A basic example of playing audio through an AC97-compatible audio card:

var mixer = new AudioMixer();
var audioStream = MemoryAudioStream.FromWave(sampleAudioBytes);
var driver = AC97.Initialize(bufferSize: 4096);
mixer.Streams.Add(audioStream);

var audioManager = new AudioManager()
{
    Stream = mixer,
    Output = driver
};
audioManager.Enable();

The sampleAudioBytes are the bytes of a .WAV audio file. You can read it from VFS or using ManifestResourceStream.

Audio Streams

An AudioStream is an object that can provide sample data to audio buffers. By design, the base AudioStream class does not have any length or position properties, as audio streams may be infinite - for example, an output stream from a microphone, or an audio mixer. All seekable streams inherit from the class SeekableAudioStream, which provides functionality for accessing the position/length properties and allows methods to determine whether they accept infinite and finite streams, or only finite streams.

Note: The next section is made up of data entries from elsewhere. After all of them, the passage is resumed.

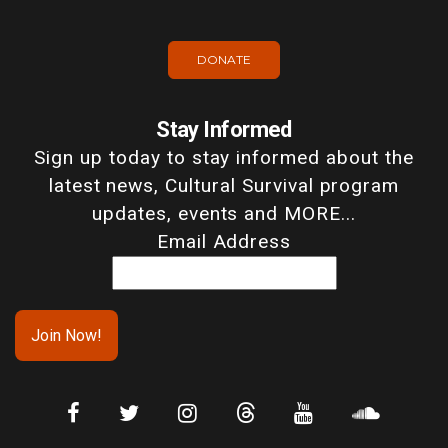
DONATE
Stay Informed
Sign up today to stay informed about the
latest news, Cultural Survival program
updates, events and MORE...
Email Address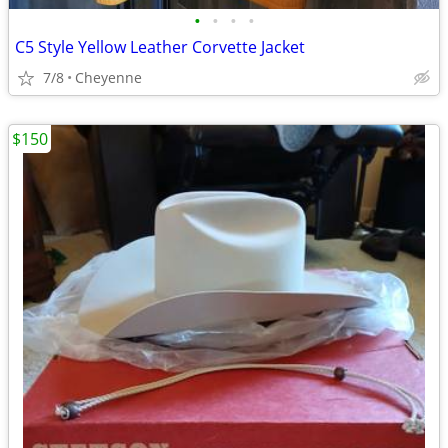
•
•
•
•
C5 Style Yellow Leather Corvette Jacket
7/8
Cheyenne
$150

Reading audio streams from memory

You can create seekable audio streams from byte arrays using the MemoryAudioStream class:

byte[] bytes = GetArrayOfAudioSamplesFromSomewhere();
var memAudioStream = new MemoryAudioStream(new SampleFormat(AudioBitDepth.Bits16, 2, true), 48000, bytes);

However, usually, you will have an audio file which contains a header containing information about the format of the audio samples it contains. The MemoryAudioStream class features support for the Waveform Audio File Format (WAVE), commonly used with the .WAV extension. To create an memory audio stream from a .WAV file, simply do:

byte[] bytes = GetWavFileFromSomewhere();
var wavAudioStream = MemoryAudioStream.FromWave(bytes);

The method will parse the file and return a MemoryAudioStream. The sample format will be determined by using the .WAV header. Please keep in mind that this method only accepts uncompressed LPCM samples, which is the most common encoding used in .WAV files.

Audio Mixing

The CAI includes an AudioMixer class out of the box. This class is an infinite AudioStream that mixes given streams together. Please keep in mind that mixing several audio streams together can result in signal clipping. In order to prevent clipping, it's recommended to either decrease the volume of the processed streams by using the GainPostProcessor, or implementing your own audio limiter.

Audio Buffers

Audio buffers are commonly used in both hardware and software handling - for this reason, the AudioBuffer class exists to operate over an array of raw audio sample data.

Audio Buffer R/W

Audio buffers can be easily written to or read from with the help of the AudioBufferWriter or AudioBufferReader classes, respectively. These classes automatically perform all bit-depth, channel, and sign conversions. Please keep in mind that conversion operations may be taxing on the CPU. It is recommended to use standard signed 16-bit PCM samples, but, if a conversion operation is necessary, it's recommended to perform them offline (as in, before feeding the unconverted streams into an audio mixer). The reason behind this is because processing the samples within a continously running audio driver will introduce audio crackle if the CPU cannot keep up with the conversion task.

Audio Post-Processing

Audio streams can be processed before they write to an audio buffer by using the PostProcessors property on an AudioStream instance. Post-processing effects are simple to implement:

public class SilencePostProcessor : AudioPostProcessor {
    public override void Process(AudioBuffer buffer){
        Array.Clear(buffer.RawData);
    }
}

The above example implements an audio post-processor that turns any audio stream into silence. A more complex example can be seen in the GainPostProcessor class, included with the CAI.

Interfacing with hardware

All hardware interfacing is abstracted behind the AudioDriver class. It's recommended to operate an audio driver using the AudioManager class. Implementations of the AudioDriver class usually do not have a public constructor, as they can handle only one instance of an audio card - if that is the case, they should feature a static Initialize method and a static Instance property.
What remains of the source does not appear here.